A newly spotted mountain-sized asteroid is heading for Earth but it poses no threat to the planet, according to NASA.

NASA researchers said the 400-metre sized asteroid discovered by Russian scientists would not pose a threat to Earth or any other planet in the next 150 years or more.

“Some recent press reports have suggested that an asteroid designated 2014 UR116, found on October 27, 2014, at the MASTER-II observatory in Kislovodsk, Russia, represents an impact threat to Earth,” NASA said in a statement.

“While this approximately 400-metre sized asteroid has a three-year orbital period around the Sun and returns to the Earth’s neighbourhood periodically, it does not represent a threat because its orbital path does not pass sufficiently close to the Earth’s orbit,” said the space agency.
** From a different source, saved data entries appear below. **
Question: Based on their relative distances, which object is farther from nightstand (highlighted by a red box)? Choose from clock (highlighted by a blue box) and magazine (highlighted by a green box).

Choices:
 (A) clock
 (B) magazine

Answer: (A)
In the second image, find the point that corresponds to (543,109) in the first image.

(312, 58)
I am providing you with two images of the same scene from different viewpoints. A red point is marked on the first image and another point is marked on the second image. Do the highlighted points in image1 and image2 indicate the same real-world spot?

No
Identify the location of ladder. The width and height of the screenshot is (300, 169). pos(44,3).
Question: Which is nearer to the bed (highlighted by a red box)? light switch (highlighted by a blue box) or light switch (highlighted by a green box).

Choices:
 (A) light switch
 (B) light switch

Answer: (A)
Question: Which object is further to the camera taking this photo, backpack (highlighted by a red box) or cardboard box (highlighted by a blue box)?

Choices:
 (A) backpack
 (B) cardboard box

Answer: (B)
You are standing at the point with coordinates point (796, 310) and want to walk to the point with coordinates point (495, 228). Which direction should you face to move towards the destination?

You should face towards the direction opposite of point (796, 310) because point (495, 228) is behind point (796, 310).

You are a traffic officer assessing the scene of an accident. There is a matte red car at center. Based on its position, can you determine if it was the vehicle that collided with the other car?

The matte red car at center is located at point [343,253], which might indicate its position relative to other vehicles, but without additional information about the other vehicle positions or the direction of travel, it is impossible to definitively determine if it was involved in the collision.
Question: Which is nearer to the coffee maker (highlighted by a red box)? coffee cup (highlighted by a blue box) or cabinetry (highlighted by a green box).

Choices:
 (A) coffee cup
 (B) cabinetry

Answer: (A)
Tim Spahr, Director of the Minor Planet Centre in Cambridge Massachusetts, has also re-computed this object’s orbit after noticing that it was the same as an object observed six years ago.

Using both sets of observations, the future motion of this asteroid was carried further forward in time using the automatic computations made by the Sentry system at NASA’s Near-Earth Object Programme Office at the Jet Propulsion Laboratory.

These computations rule out this object as an impact threat to Earth (or any other planet) for at least the next 150 years, NASA said.